Shareholders deliver blow to iSelect
iSelect shareholders have delivered a first strike against the insurance comparator, challenging executive earnings following a tumultuous period since the company listed in June.
More than 27% of votes at last week’s annual general meeting rejected the remuneration report.
Under the two-strikes rule, if a company receives a 25% vote against its remuneration report two years in a row, shareholders can decide if a new board should be elected.
Last month iSelect cut its calendar-year operating revenue forecast and revealed CEO Matt McCann had resigned over differences with the board on growth priorities.
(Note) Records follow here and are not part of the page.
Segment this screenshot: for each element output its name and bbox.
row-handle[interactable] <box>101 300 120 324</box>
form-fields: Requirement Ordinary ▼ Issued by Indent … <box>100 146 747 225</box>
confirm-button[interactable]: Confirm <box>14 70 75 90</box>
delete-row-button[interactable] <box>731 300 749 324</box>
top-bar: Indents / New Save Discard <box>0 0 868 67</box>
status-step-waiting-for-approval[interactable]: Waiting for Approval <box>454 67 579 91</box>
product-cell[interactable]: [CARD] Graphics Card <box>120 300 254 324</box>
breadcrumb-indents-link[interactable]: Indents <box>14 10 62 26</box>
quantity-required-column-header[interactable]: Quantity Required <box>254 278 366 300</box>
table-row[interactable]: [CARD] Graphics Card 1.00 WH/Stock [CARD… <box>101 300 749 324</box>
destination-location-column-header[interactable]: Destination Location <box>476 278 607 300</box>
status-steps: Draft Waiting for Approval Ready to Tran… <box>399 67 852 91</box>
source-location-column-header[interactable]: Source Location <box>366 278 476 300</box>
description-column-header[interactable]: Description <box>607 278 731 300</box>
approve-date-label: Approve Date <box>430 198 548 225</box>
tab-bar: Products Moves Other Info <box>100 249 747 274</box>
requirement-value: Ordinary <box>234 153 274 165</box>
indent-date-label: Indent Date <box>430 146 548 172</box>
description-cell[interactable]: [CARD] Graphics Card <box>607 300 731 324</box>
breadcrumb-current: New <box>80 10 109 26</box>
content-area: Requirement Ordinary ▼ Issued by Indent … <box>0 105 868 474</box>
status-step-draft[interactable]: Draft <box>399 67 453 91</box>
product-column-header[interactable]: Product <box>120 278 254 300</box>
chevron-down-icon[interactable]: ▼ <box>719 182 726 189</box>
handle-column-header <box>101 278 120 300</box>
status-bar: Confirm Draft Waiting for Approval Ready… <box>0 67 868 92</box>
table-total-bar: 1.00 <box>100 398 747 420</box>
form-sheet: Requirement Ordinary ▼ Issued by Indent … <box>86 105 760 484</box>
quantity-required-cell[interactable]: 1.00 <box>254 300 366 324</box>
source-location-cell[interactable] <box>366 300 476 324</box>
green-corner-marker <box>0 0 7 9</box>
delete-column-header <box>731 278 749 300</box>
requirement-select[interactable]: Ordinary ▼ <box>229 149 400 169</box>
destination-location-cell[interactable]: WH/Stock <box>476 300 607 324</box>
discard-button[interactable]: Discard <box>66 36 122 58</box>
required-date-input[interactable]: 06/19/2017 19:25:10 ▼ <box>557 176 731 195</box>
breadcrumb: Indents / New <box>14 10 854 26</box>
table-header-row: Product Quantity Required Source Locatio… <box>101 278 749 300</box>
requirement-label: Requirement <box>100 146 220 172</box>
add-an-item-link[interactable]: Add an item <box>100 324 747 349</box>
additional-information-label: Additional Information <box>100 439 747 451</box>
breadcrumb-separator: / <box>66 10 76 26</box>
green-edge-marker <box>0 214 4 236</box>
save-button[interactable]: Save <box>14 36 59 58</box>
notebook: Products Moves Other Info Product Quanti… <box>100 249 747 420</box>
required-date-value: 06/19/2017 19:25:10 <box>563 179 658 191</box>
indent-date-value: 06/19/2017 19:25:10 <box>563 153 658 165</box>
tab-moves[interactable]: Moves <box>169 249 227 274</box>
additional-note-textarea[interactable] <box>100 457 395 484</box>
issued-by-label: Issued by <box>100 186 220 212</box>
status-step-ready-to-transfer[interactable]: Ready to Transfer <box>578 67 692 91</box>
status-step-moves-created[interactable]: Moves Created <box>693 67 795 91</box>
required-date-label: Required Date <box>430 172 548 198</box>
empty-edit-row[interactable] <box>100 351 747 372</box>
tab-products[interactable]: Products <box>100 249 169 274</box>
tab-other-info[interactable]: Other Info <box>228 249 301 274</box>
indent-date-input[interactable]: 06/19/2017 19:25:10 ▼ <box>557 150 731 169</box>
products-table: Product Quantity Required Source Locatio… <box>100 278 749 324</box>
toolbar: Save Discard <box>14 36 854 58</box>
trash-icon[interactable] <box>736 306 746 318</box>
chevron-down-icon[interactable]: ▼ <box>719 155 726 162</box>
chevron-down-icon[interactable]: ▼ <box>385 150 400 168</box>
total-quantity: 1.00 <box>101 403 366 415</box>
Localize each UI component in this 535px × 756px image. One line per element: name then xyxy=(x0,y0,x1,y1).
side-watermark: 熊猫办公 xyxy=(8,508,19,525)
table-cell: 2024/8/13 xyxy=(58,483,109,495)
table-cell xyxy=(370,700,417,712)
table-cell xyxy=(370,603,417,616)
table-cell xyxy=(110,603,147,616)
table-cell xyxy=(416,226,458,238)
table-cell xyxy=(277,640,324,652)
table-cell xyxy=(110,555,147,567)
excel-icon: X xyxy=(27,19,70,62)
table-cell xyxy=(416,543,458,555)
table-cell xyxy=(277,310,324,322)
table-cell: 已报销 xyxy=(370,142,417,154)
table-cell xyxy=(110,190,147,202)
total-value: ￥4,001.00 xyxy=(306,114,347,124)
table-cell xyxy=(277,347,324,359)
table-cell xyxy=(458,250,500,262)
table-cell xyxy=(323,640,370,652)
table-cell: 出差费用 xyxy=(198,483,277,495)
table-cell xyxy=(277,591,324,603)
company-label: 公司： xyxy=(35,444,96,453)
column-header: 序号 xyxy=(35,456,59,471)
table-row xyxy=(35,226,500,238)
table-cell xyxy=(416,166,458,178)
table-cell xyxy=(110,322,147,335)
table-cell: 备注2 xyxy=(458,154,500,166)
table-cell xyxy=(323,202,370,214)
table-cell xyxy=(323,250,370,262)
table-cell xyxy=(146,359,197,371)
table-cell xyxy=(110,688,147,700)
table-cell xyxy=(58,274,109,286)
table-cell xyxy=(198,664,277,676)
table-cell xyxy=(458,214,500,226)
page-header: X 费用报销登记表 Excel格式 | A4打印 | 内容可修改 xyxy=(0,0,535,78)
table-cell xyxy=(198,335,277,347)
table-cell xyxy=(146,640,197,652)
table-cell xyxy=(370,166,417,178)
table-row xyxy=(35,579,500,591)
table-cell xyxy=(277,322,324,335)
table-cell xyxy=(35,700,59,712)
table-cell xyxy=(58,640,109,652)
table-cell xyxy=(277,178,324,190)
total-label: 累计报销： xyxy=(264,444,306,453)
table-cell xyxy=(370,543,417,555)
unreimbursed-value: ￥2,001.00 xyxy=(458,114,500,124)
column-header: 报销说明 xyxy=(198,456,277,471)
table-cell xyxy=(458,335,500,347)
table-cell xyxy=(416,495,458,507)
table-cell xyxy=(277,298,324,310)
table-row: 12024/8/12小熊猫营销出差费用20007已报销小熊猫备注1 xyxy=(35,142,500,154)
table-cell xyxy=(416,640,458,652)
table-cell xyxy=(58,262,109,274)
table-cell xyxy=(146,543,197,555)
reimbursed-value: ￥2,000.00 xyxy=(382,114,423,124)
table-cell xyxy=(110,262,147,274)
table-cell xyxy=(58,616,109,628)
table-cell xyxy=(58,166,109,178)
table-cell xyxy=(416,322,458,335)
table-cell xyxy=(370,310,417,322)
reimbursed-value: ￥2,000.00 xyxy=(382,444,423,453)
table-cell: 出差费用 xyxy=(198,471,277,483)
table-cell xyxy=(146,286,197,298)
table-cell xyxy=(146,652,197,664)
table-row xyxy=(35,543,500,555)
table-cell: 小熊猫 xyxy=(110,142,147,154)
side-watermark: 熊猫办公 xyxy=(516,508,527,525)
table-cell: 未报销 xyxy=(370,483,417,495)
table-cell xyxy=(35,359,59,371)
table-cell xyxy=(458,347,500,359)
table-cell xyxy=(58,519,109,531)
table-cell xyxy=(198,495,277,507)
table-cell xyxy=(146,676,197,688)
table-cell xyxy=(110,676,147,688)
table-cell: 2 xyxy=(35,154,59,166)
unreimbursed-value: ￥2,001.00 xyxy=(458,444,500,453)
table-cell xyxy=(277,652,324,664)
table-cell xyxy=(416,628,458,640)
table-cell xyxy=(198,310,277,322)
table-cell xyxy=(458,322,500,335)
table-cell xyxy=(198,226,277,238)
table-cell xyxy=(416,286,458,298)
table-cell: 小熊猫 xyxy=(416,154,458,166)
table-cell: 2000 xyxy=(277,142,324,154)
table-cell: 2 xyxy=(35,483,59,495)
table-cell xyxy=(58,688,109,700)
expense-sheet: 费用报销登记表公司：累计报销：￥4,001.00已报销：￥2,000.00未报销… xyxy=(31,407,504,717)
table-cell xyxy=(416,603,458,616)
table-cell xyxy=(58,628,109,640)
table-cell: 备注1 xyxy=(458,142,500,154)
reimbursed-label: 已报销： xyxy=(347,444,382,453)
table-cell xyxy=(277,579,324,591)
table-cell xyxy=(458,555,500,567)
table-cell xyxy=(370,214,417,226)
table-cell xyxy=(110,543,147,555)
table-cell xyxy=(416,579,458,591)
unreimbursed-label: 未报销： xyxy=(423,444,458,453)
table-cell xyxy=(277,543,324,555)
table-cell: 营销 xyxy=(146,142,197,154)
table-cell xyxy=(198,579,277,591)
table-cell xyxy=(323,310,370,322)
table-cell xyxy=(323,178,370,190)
The company’s shares are trading well below the initial public offering (IPO) price of $1.85.
“It is widely acknowledged and accepted that the timing and structure of our IPO was not ideal,” Executive Chairman and co-founder Damien Waller told the meeting.
“The important thing to bear in mind is that our performance on the stock exchange isn’t a result of something fundamentally wrong with our business.”
Mr Waller says the company is making progress in its search for a new CEO and expects to make an appointment in the new year.
iSelect says September-quarter revenue grew 11% on the corresponding period last year and earnings before interest, tax, depreciation and amortisation, excluding IPO costs, gained 52%.
“We expect to see continued year-on-year growth as a result of the investments made in data analytics and our newer business units,” Mr Waller said. “We also look forward to a return to more stable conditions within the private health insurance market.”